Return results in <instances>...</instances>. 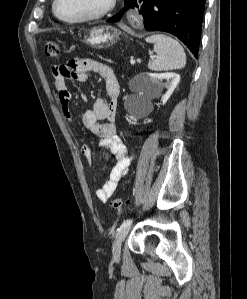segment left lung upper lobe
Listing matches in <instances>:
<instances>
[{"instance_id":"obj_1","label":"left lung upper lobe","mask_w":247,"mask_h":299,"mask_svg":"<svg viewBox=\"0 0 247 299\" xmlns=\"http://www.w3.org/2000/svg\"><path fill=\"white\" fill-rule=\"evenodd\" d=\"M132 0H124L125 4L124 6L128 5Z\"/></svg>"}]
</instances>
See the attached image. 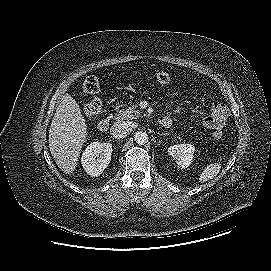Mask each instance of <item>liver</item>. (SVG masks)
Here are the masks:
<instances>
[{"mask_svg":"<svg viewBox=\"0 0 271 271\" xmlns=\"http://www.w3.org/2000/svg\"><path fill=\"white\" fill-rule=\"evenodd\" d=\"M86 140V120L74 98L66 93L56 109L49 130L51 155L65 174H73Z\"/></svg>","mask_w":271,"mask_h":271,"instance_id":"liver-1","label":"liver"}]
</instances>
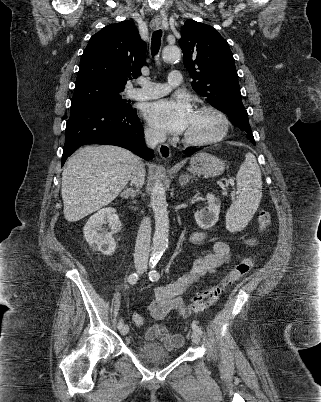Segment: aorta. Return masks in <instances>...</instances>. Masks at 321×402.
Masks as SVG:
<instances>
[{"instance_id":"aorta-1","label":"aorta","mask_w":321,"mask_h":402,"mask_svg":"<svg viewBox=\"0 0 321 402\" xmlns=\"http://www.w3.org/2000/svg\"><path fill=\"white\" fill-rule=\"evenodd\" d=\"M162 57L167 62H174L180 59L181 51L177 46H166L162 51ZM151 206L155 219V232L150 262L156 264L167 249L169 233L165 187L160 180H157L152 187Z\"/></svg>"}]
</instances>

What you are asked to do:
All lines from the one bearing "Segment: aorta. Return" through the last line of the records, and only those, should be duplicated exactly; no picture belongs in the copy.

Result:
Segment: aorta. Return masks in <instances>...</instances>. Masks at 321×402.
Masks as SVG:
<instances>
[{"instance_id":"aorta-1","label":"aorta","mask_w":321,"mask_h":402,"mask_svg":"<svg viewBox=\"0 0 321 402\" xmlns=\"http://www.w3.org/2000/svg\"><path fill=\"white\" fill-rule=\"evenodd\" d=\"M162 57L167 62H174L180 59L181 51L177 46H166L162 51ZM151 206L155 219V232L150 262L156 264L167 249L169 233L165 187L160 180H157L152 187Z\"/></svg>"}]
</instances>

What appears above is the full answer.